[Records from a data source]
=== Begin Enclosure ===

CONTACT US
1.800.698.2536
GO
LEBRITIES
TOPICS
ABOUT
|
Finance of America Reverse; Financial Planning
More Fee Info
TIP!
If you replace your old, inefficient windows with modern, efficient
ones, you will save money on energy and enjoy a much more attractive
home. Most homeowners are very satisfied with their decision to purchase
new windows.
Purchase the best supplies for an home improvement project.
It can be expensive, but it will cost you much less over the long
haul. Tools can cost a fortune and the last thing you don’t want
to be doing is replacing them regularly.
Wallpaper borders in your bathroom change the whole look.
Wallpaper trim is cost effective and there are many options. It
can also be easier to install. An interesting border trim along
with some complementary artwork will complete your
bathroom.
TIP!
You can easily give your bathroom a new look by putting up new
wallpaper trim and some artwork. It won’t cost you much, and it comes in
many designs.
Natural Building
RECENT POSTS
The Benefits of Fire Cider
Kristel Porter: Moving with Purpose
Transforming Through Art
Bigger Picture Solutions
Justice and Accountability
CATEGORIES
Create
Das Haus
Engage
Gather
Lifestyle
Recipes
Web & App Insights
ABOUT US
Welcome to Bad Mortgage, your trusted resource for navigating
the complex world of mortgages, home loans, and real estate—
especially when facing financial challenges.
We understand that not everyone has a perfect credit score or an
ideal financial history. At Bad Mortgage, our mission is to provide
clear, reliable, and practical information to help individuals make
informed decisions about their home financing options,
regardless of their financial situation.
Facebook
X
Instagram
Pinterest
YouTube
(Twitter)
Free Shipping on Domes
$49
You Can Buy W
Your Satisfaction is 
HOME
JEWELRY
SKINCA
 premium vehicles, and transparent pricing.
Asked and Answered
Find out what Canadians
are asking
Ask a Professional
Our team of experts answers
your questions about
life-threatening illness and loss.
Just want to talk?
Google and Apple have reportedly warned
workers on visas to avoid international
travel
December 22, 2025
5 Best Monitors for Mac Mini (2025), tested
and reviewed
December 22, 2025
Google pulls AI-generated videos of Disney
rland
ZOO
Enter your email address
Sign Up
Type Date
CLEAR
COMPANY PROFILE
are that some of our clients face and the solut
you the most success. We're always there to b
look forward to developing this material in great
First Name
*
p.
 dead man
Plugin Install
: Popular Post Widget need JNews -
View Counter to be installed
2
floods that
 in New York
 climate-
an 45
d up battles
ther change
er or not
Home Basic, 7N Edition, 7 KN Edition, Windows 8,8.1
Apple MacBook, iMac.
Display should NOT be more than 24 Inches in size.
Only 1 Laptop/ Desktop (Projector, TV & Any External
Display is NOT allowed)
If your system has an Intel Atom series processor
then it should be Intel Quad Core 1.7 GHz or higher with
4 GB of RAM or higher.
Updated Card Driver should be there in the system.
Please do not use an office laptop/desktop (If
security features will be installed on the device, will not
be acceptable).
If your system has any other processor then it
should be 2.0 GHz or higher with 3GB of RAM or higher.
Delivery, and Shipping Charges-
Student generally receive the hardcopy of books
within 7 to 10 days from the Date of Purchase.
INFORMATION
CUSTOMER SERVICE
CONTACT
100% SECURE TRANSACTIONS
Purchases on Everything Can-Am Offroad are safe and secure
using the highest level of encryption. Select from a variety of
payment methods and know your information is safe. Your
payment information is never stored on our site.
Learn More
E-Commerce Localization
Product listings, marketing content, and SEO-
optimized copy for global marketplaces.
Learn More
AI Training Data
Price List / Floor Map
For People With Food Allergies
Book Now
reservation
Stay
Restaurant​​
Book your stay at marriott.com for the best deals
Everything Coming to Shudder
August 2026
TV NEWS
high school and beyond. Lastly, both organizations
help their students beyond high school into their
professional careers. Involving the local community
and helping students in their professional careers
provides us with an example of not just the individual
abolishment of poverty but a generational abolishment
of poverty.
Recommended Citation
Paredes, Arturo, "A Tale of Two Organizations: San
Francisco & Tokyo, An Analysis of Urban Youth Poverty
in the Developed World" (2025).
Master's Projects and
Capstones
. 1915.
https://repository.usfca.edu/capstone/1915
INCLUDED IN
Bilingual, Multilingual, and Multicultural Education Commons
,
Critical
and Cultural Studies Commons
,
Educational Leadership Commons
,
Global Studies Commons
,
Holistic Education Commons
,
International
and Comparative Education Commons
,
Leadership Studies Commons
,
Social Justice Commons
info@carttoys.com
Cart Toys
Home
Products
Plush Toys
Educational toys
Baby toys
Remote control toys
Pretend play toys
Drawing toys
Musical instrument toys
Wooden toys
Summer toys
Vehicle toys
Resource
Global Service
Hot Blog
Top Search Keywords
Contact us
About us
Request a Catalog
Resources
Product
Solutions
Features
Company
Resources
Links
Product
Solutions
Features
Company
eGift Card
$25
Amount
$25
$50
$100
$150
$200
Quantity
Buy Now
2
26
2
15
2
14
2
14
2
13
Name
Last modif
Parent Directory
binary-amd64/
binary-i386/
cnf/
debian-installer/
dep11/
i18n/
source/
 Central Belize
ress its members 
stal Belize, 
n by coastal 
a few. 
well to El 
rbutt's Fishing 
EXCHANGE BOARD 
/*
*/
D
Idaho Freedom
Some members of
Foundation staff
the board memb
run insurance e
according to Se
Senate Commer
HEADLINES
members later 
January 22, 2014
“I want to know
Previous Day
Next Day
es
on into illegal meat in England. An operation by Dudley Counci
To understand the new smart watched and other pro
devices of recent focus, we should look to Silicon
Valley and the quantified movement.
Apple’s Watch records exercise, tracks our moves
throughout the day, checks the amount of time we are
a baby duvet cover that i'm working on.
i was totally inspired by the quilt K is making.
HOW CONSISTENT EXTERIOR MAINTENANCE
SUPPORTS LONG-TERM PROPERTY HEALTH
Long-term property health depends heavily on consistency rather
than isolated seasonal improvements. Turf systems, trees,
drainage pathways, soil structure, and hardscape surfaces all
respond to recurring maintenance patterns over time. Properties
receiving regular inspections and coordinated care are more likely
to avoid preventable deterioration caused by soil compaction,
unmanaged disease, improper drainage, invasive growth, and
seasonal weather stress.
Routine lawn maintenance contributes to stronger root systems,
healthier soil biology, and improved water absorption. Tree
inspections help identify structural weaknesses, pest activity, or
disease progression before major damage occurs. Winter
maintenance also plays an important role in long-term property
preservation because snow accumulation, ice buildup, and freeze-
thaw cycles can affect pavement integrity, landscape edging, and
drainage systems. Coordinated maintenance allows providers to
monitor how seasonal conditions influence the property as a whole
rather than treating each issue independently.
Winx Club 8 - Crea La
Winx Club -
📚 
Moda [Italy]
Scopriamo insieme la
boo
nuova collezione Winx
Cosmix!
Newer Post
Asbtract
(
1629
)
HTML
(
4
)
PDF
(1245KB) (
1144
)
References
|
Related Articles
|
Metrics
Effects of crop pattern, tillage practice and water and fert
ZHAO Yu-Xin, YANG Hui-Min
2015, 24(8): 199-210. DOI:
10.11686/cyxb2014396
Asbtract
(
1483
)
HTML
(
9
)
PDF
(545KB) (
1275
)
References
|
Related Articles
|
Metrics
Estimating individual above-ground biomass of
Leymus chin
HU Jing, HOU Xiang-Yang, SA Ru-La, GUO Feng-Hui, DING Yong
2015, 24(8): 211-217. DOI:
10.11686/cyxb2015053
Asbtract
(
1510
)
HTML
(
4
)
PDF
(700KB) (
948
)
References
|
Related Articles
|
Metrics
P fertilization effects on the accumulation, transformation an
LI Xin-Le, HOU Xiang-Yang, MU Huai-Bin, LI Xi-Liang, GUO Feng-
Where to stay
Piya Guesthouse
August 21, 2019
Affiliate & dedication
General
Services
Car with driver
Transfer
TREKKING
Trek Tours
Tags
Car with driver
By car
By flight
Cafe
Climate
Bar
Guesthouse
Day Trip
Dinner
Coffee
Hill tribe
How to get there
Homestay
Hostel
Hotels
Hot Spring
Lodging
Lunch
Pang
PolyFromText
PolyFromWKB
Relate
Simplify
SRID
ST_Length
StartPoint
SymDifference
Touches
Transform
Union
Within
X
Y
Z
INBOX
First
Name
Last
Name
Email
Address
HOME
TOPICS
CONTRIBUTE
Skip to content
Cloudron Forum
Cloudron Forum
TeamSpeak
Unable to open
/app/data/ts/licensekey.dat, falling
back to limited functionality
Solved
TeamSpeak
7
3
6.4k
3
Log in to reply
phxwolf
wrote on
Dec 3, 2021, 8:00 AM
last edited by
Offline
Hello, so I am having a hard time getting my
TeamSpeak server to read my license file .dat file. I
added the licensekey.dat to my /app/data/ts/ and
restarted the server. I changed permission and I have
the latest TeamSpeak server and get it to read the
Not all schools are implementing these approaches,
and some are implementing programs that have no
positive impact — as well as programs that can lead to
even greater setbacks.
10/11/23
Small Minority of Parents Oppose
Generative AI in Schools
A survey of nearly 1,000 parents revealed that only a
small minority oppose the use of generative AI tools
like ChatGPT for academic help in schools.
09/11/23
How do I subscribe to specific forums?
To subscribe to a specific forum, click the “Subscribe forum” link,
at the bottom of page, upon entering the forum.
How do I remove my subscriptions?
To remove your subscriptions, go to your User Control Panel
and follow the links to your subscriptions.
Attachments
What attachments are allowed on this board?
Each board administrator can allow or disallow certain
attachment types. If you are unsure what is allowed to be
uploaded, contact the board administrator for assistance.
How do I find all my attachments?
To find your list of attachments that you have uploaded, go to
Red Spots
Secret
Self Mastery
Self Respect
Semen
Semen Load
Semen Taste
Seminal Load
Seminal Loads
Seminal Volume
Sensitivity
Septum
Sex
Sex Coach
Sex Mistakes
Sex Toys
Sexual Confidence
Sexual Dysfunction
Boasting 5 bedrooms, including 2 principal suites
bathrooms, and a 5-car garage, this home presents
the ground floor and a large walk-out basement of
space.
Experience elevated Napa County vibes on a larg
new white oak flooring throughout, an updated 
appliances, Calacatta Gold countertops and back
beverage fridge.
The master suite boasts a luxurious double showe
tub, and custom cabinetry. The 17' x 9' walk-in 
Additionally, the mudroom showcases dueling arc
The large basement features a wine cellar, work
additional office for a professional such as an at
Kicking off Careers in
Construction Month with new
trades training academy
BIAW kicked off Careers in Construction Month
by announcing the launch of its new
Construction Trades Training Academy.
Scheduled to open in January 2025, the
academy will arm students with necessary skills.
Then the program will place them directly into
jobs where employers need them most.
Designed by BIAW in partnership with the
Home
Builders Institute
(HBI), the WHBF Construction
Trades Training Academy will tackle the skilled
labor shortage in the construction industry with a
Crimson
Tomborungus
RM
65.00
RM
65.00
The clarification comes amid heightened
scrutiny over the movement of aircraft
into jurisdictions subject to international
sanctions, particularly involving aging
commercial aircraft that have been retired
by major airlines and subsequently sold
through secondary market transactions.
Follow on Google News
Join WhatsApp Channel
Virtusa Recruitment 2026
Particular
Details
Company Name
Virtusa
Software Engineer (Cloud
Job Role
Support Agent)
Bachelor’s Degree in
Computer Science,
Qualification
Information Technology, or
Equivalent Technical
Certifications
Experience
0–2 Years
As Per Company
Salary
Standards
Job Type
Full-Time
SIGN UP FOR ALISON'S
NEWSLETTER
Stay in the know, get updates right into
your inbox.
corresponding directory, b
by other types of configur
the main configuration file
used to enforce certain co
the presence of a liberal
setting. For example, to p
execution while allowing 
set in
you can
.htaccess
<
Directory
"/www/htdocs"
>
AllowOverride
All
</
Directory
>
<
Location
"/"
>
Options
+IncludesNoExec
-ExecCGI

=== End Enclosure ===

→ **ASSIGNED TASK**: Stopping at the line containing "ideal financial history.", please repeat exactly every line from the very start of the entries, that line included, and nothing more.

→ **ANSWER TO THIS EXERCISE**:
CONTACT US
1.800.698.2536
GO
LEBRITIES
TOPICS
ABOUT
|
Finance of America Reverse; Financial Planning
More Fee Info
TIP!
If you replace your old, inefficient windows with modern, efficient
ones, you will save money on energy and enjoy a much more attractive
home. Most homeowners are very satisfied with their decision to purchase
new windows.
Purchase the best supplies for an home improvement project.
It can be expensive, but it will cost you much less over the long
haul. Tools can cost a fortune and the last thing you don’t want
to be doing is replacing them regularly.
Wallpaper borders in your bathroom change the whole look.
Wallpaper trim is cost effective and there are many options. It
can also be easier to install. An interesting border trim along
with some complementary artwork will complete your
bathroom.
TIP!
You can easily give your bathroom a new look by putting up new
wallpaper trim and some artwork. It won’t cost you much, and it comes in
many designs.
Natural Building
RECENT POSTS
The Benefits of Fire Cider
Kristel Porter: Moving with Purpose
Transforming Through Art
Bigger Picture Solutions
Justice and Accountability
CATEGORIES
Create
Das Haus
Engage
Gather
Lifestyle
Recipes
Web & App Insights
ABOUT US
Welcome to Bad Mortgage, your trusted resource for navigating
the complex world of mortgages, home loans, and real estate—
especially when facing financial challenges.
We understand that not everyone has a perfect credit score or an
ideal financial history. At Bad Mortgage, our mission is to provide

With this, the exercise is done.